Lawyers at the second Merck Vioxx trial made quick work of selecting a jury today in Atlantic City, New Jersey. Seven women and three men will hear opening statements tomorrow. Whitehouse Station, New Jersey-based Merck maintains the painkiller did not cause an Idaho man’s heart attack. Merck says Frederick Humeston, who survived the attack four years ago, only took Vioxx intermittently and had multiple cardiac risk factors. Merck pulled Vioxx from the market last year. A jury in Angleton last month awarded more than $253 million to a woman who sued after her husband took Vioxx and later died.
The leaders of a major Hispanic organization say they favor limits on long-distance flights from Dallas Love Field. The executive committee of the League of United Latin American Citizens, or LULAC, says airlines should instead expand service at nearby Dallas-Fort Worth International Airport. They say Hispanic residents are worried that expanding long flights to and from Love Field would increase air traffic and hurt the quality of life in nearby neighborhoods. The statement propels the group into the midst of a fight between two of the nation’s major airlines. Southwest Airlines wants to repeal a 1979 law that prohibits commercial passenger jets with more than 56 seats from flying from Love Field beyond Texas and seven nearby states. Southwest is opposed by American Airlines, the nation’s largest carrier and the dominant airline at DFW Airport.

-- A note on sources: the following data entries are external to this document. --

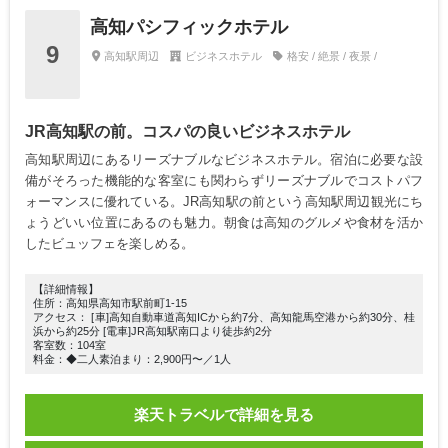
高知パシフィックホテル
9
高知駅周辺
ビジネスホテル
格安 / 絶景 / 夜景 /
JR高知駅の前。コスパの良いビジネスホテル
高知駅周辺にあるリーズナブルなビジネスホテル。宿泊に必要な設
備がそろった機能的な客室にも関わらずリーズナブルでコストパフ
ォーマンスに優れている。JR高知駅の前という高知駅周辺観光にち
ょうどいい位置にあるのも魅力。朝食は高知のグルメや食材を活か
したビュッフェを楽しめる。
【詳細情報】
住所：高知県高知市駅前町1-15
アクセス： [車]高知自動車道高知ICから約7分、高知龍馬空港から約30分、桂
浜から約25分 [電車]JR高知駅南口より徒歩約2分
客室数：104室
料金：◆二人素泊まり：2,900円〜／1人
楽天トラベルで詳細を見る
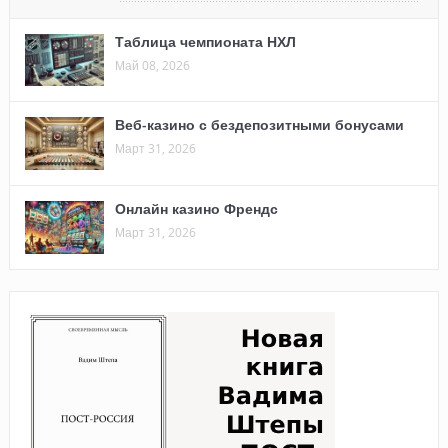
Таблица чемпионата НХЛ
Май 08, 2026
Веб-казино с бездепозитными бонусами
Март 31, 2026
Онлайн казино Френдс
Март 31, 2026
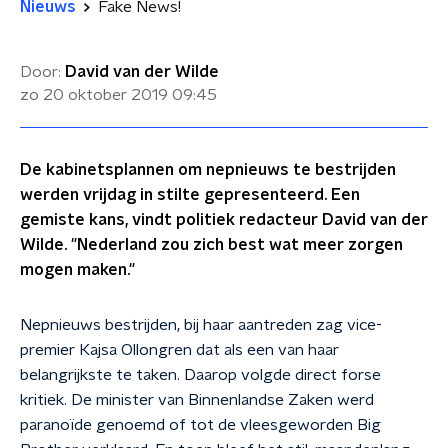
Nieuws
Fake News!
Door:
David van der Wilde
zo 20 oktober 2019
09:45
De kabinetsplannen om nepnieuws te bestrijden
werden vrijdag in stilte gepresenteerd. Een
gemiste kans, vindt politiek redacteur David van der
Wilde. "Nederland zou zich best wat meer zorgen
mogen maken."
Nepnieuws bestrijden, bij haar aantreden zag vice-
premier Kajsa Ollongren dat als een van haar
belangrijkste te taken. Daarop volgde direct forse
kritiek. De minister van Binnenlandse Zaken werd
paranoïde genoemd of tot de vleesgeworden Big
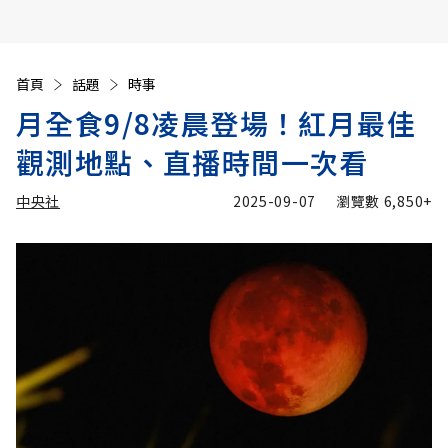
首頁
話題
時事
月全食9/8凌晨登場！紅月最佳
觀測地點、直播時間一次看
中央社
2025-09-07
瀏覽數
6,850+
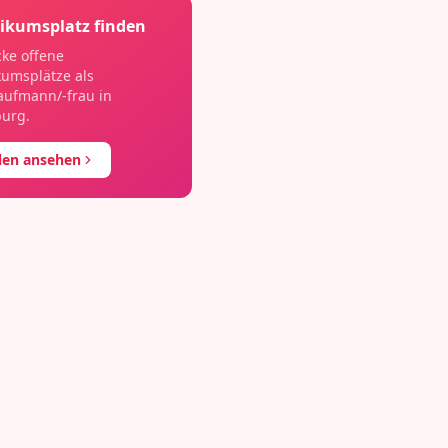
ikumsplatz finden
ke offene
kumsplätze als
aufmann/-frau
in
burg
.
llen ansehen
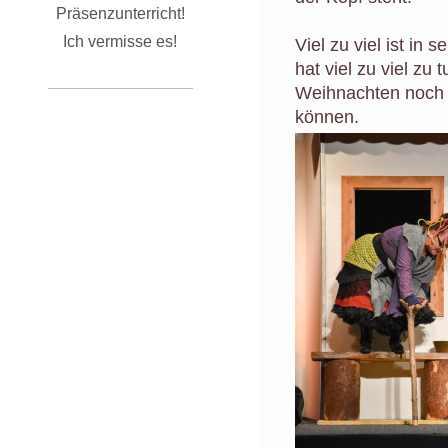
Präsenzunterricht!
Ich vermisse es!
Viel zu viel ist in 
hat viel zu viel zu 
Weihnachten noch 
können.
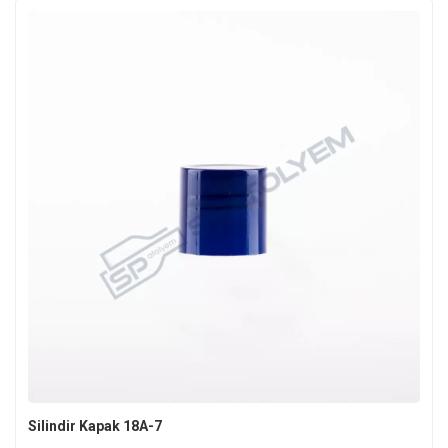
Silindir Kapak 18A-7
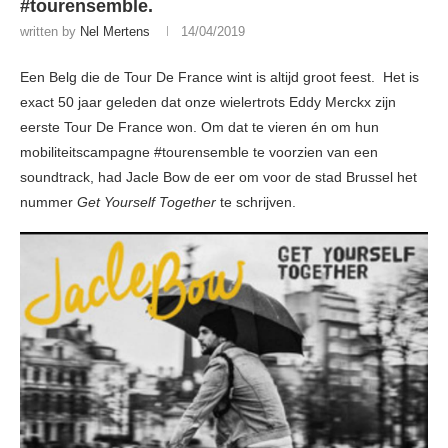
#tourensemble.
written by
Nel Mertens
14/04/2019
Een Belg die de Tour De France wint is altijd groot feest. Het is
exact 50 jaar geleden dat onze wielertrots Eddy Merckx zijn
eerste Tour De France won. Om dat te vieren én om hun
mobiliteitscampagne #tourensemble te voorzien van een
soundtrack, had Jacle Bow de eer om voor de stad Brussel het
nummer
Get Yourself Together
te schrijven.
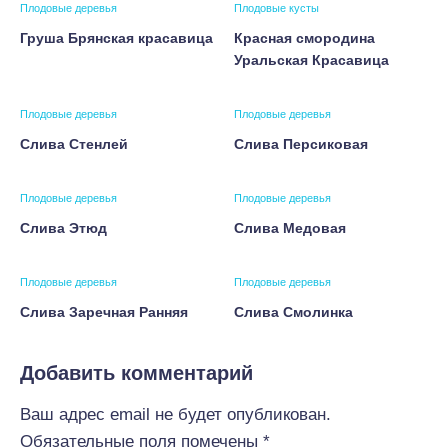
Плодовые деревья
Плодовые кусты
Груша Брянская красавица
Красная смородина
Уральская Красавица
Плодовые деревья
Плодовые деревья
Слива Стенлей
Слива Персиковая
Плодовые деревья
Плодовые деревья
Слива Этюд
Слива Медовая
Плодовые деревья
Плодовые деревья
Слива Заречная Ранняя
Слива Смолинка
Добавить комментарий
Ваш адрес email не будет опубликован.
Обязательные поля помечены
*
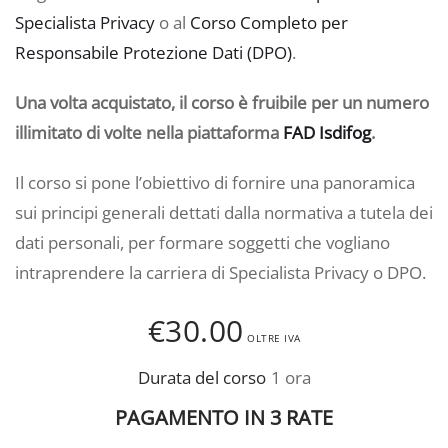
Specialista Privacy
o al
Corso Completo per
Responsabile Protezione Dati (DPO)
.
Una volta acquistato, il corso è fruibile per un numero
illimitato di volte nella piattaforma
FAD Isdifog
.
Il corso si pone l’obiettivo di fornire una panoramica
sui principi generali dettati dalla normativa a tutela dei
dati personali, per formare soggetti che vogliano
intraprendere la carriera di Specialista Privacy o DPO.
€
30.00
OLTRE IVA
Durata del corso
1 ora
PAGAMENTO IN 3 RATE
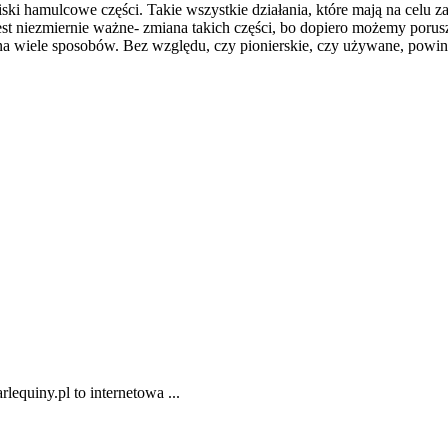
i hamulcowe części. Takie wszystkie działania, które mają na celu 
est niezmiernie ważne- zmiana takich części, bo dopiero możemy porus
a wiele sposobów. Bez względu, czy pionierskie, czy używane, powi
lequiny.pl to internetowa ...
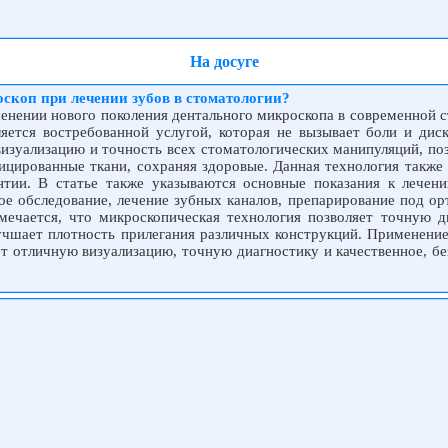
На досуге
скоп при лечении зубов в стоматологии?
менении нового поколения дентального микроскопа в современной 
ляется востребованной услугой, которая не вызывает боли и дис
изуализацию и точность всех стоматологических манипуляций, поз
ицированные ткани, сохраняя здоровые. Данная технология также 
нтии. В статье также указываются основные показания к лечен
ое обследование, лечение зубных каналов, препарирование под ор
мечается, что микроскопическая технология позволяет точную д
лучшает плотность прилегания различных конструкций. Применение
т отличную визуализацию, точную диагностику и качественное, бе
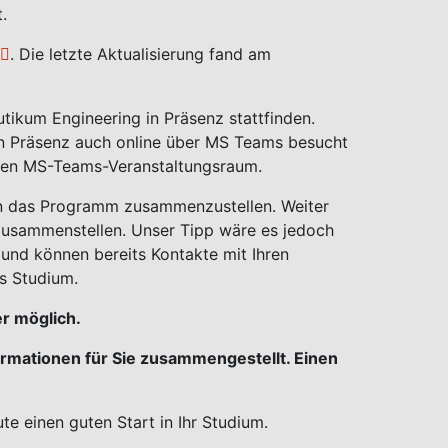
t.
. Die letzte Aktualisierung fand am
tikum Engineering in Präsenz stattfinden.
e in Präsenz auch online über MS Teams besucht
nden MS-Teams-Veranstaltungsraum.
sen das Programm zusammenzustellen. Weiter
h zusammenstellen. Unser Tipp wäre es jedoch
und können bereits Kontakte mit Ihren
es Studium.
er möglich.
ormationen für Sie zusammengestellt. Einen
te einen guten Start in Ihr Studium.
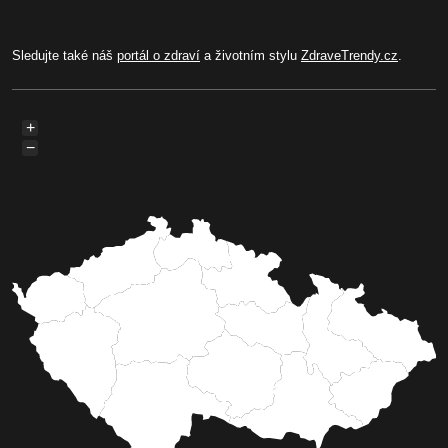
Sledujte také náš
portál o zdraví
a životním stylu
ZdraveTrendy.cz
.
+
−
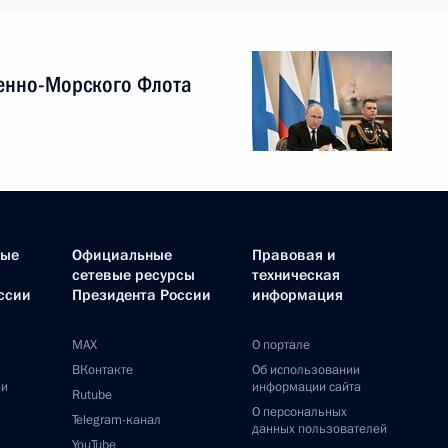
енно-Морского Флота
ные
Официальные
Правовая и
сетевые ресурсы
техническая
ссии
Президента России
информация
MAX
О портале
ВКонтакте
Об использовании
ии
информации сайта
Rutube
О персональных
Telegram-канал
данных пользователей
YouTube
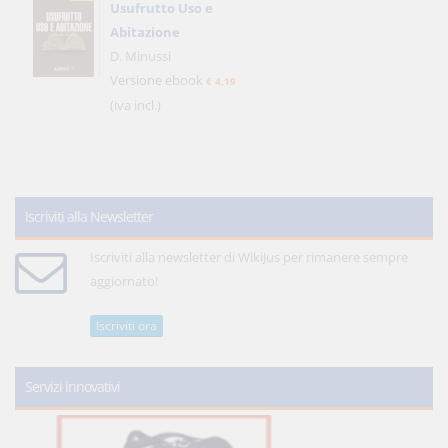
Usufrutto Uso e
Abitazione
D. Minussi
Versione ebook
€ 4,19
(iva incl.)
Iscriviti alla Newsletter
Iscriviti alla newsletter di WikiJus per rimanere sempre
aggiornato!
Iscriviti ora
Servizi innovativi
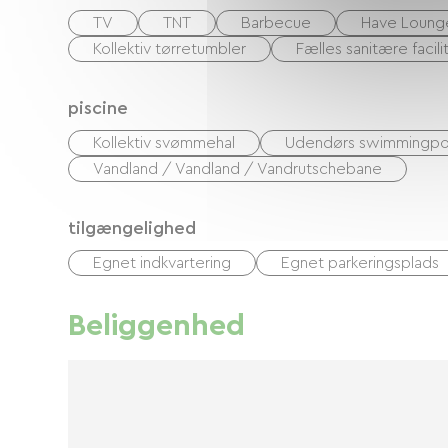
TV
TNT
Barbecue
Have Loung
Kollektiv tørretumbler
Fælles sanitære facili
piscine
Kollektiv svømmehal
Udendørs swimmingpo
Vandland / Vandland / Vandrutschebane
tilgængelighed
Egnet indkvartering
Egnet parkeringsplads
Beliggenhed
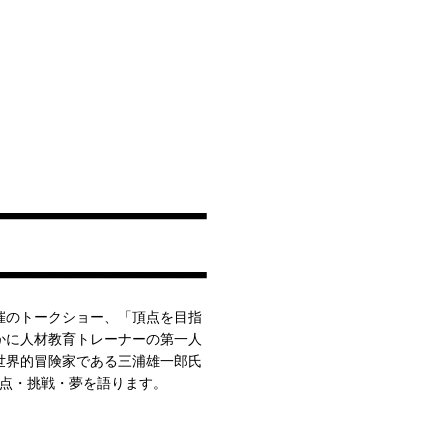
催のトークショー、「頂点を目指
かに人材教育トレーナーの第一人
世界的冒険家である三浦雄一郎氏
原点・挑戦・夢を語ります。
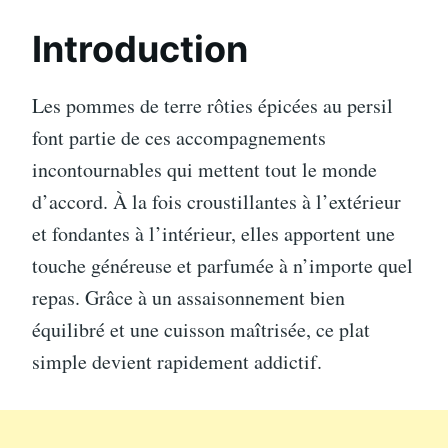
Introduction
Les pommes de terre rôties épicées au persil
font partie de ces accompagnements
incontournables qui mettent tout le monde
d’accord. À la fois croustillantes à l’extérieur
et fondantes à l’intérieur, elles apportent une
touche généreuse et parfumée à n’importe quel
repas. Grâce à un assaisonnement bien
équilibré et une cuisson maîtrisée, ce plat
simple devient rapidement addictif.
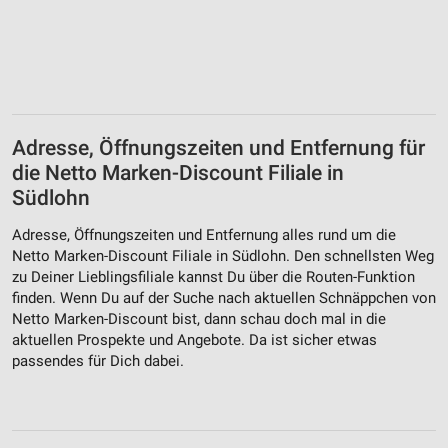
Adresse, Öffnungszeiten und Entfernung für
die Netto Marken-Discount Filiale in
Südlohn
Adresse, Öffnungszeiten und Entfernung alles rund um die
Netto Marken-Discount Filiale in Südlohn. Den schnellsten Weg
zu Deiner Lieblingsfiliale kannst Du über die Routen-Funktion
finden. Wenn Du auf der Suche nach aktuellen Schnäppchen von
Netto Marken-Discount bist, dann schau doch mal in die
aktuellen Prospekte und Angebote. Da ist sicher etwas
passendes für Dich dabei.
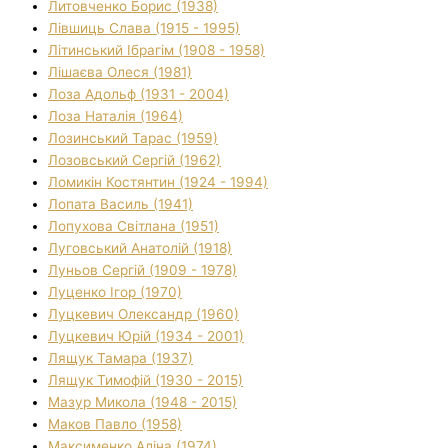
Литовченко Борис (1938)
Лівшиць Слава (1915 - 1995)
Літинський Ібрагім (1908 - 1958)
Лішаєва Олеся (1981)
Лоза Адольф (1931 - 2004)
Лоза Наталія (1964)
Лозинський Тарас (1959)
Лозовський Сергій (1962)
Ломикін Костянтин (1924 - 1994)
Лопата Василь (1941)
Лопухова Світлана (1951)
Луговський Анатолій (1918)
Луньов Сергій (1909 - 1978)
Луценко Ігор (1970)
Луцкевич Олександр (1960)
Луцкевич Юрій (1934 - 2001)
Лящук Тамара (1937)
Лящук Тимофій (1930 - 2015)
Мазур Микола (1948 - 2015)
Маков Павло (1958)
Максименко Аліна (1974)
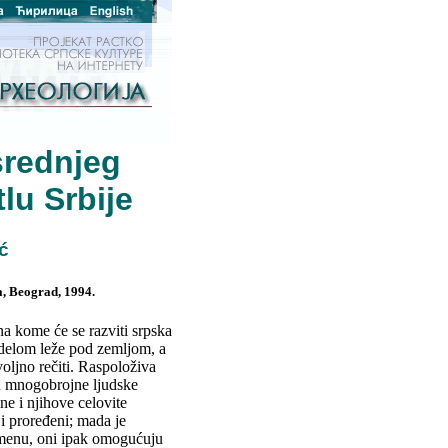
 srednjeg
lu Srbije
ć
a, Beograd, 1994.
na kome će se razviti srpska
 delom leže pod zemljom, a
oljno rečiti. Raspoloživa
u mnogobrojne ljudske
 ne i njihove celovite
i i proređeni; mada je
remenu, oni ipak omogućuju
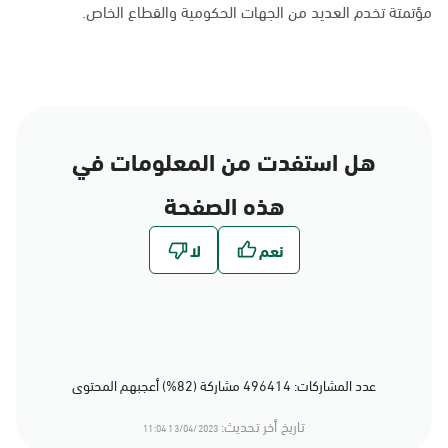
مؤتمتة تخدم العديد من الجهات الحكومية والقطاع الخاص.
هل استفدت من المعلومات في
هذه الصفحة
عدد المشاركات: 496414 مشاركة (82%) أعجبهم المحتوى
تاريخ أخر تحديث:
13/04/2023 11:04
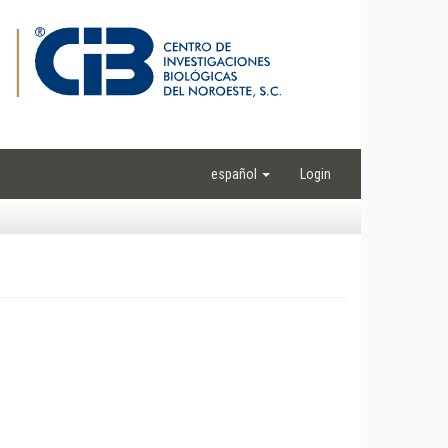
español
Login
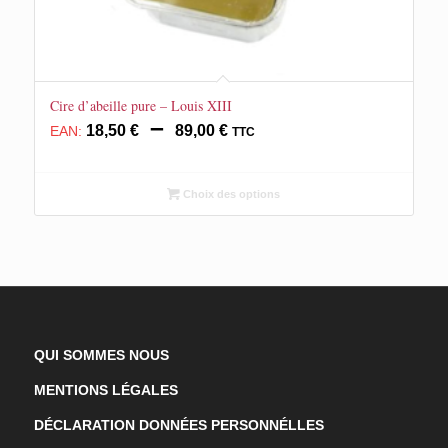
Cire d’abeille pure – Louis XIII
Plage
–
18,50
€
89,00
€
EAN:
TTC
de
prix :
18,50 €
Choix des options
à
89,00 €
QUI SOMMES NOUS
MENTIONS LÉGALES
DÉCLARATION DONNÉES PERSONNÉLLES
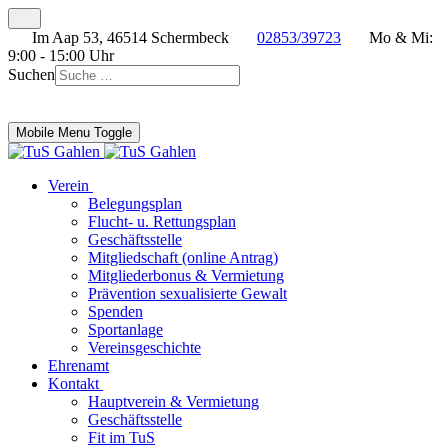
Im Aap 53, 46514 Schermbeck
02853/39723
Mo & Mi:
9:00 - 15:00 Uhr
Suchen
Mobile Menu Toggle
Verein
Belegungsplan
Flucht- u. Rettungsplan
Geschäftsstelle
Mitgliedschaft (online Antrag)
Mitgliederbonus & Vermietung
Prävention sexualisierte Gewalt
Spenden
Sportanlage
Vereinsgeschichte
Ehrenamt
Kontakt
Hauptverein & Vermietung
Geschäftsstelle
Fit im TuS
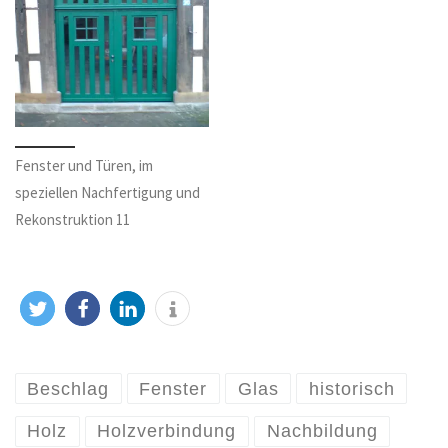
Fenster und Türen, im
speziellen Nachfertigung und
Rekonstruktion 11
Beschlag
Fenster
Glas
historisch
Holz
Holzverbindung
Nachbildung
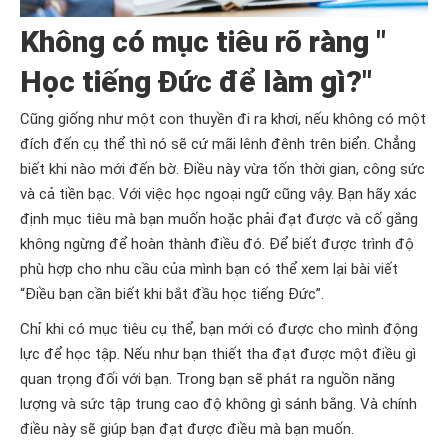
Không có mục tiêu rõ ràng "
Học tiếng Đức để làm gì?"
Cũng giống như một con thuyền đi ra khơi, nếu không có một
đích đến cụ thể thì nó sẽ cứ mãi lênh đênh trên biển. Chẳng
biết khi nào mới đến bờ. Điều này vừa tốn thời gian, công sức
và cả tiền bạc. Với việc học ngoại ngữ cũng vậy. Bạn hãy xác
định mục tiêu mà bạn muốn hoặc phải đạt được và cố gắng
không ngừng để hoàn thành điều đó. Để biết được trình độ
phù hợp cho nhu cầu của mình bạn có thể xem lại bài viết
“Điều bạn cần biết khi bắt đầu học tiếng Đức”.
Chỉ khi có mục tiêu cụ thể, bạn mới có được cho mình động
lực để học tập. Nếu như bạn thiết tha đạt được một điều gì
quan trọng đối với bạn. Trong bạn sẽ phát ra nguồn năng
lượng và sức tập trung cao độ không gì sánh bằng. Và chính
điều này sẽ giúp bạn đạt được điều mà bạn muốn.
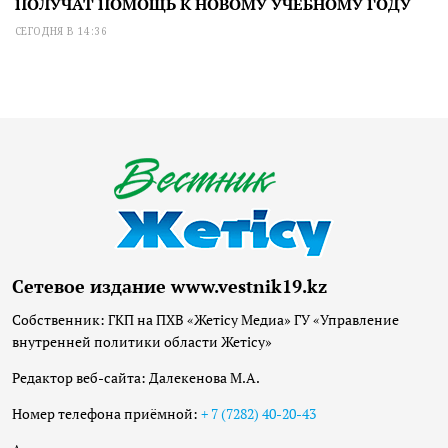
ПОЛУЧАТ ПОМОЩЬ К НОВОМУ УЧЕБНОМУ ГОДУ
СЕГОДНЯ В 14:36
Сетевое издание www.vestnik19.kz
Собственник: ГКП на ПХВ «Жетісу Медиа» ГУ «Управление
внутренней политики области Жетісу»
Редактор веб-сайта: Далекенова М.А.
Номер телефона приёмной:
+ 7 (7282) 40-20-43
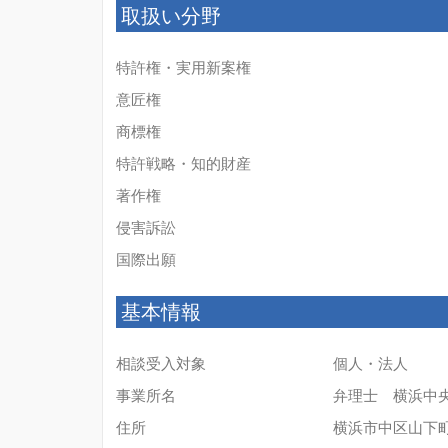
取扱い分野
特許権・実用新案権
意匠権
商標権
特許戦略・知的財産
著作権
侵害訴訟
国際出願
基本情報
相談受入対象
個人・法人
事業所名
弁理士 横浜中
住所
横浜市中区山下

Illinois Attorney General Lisa Madigan says the state has reached a settlement with a Texas company over a 2003 jet fuel leak in suburban Chicago. Madigan said yesterday the deal with Texas Eastern Products Pipeline Company should prevent a repeat of the leak that occurred at a storage tank in the Village of Alsip. The settlement resolves a lawsuit filed earlier by Madigan’s office. The Texas company must pay a $70,000 penalty and also must implement a series of new safety measures. Madigan says the leak of thousands of gallons of fuel was fortunately contained but that it could have caused widespread damage had it ignited. She says it also threatened to contaminate nearby groundwater. A state investigation later revealed that the leak went undetected during a weekend the Alsip facility was unattended.
Seven Houston companies are among 50 recently named by Deloitte & Touch USA to the Texas Crescent Technology Fast 50. PreCash was the highest-ranked Houston company, coming in at #3, offering an electronic payment card allowing consumers to pay cash for prepaid and postpaid subscription-based service accounts. Data-Cert ranked #9 on the list, supplying electronic invoicing and spend management solutions for the legal industry. Other Houston-area companies on the list include I-Sector, Merrick Systems, ChaseCom and Lexicon Genetics of the Woodlands.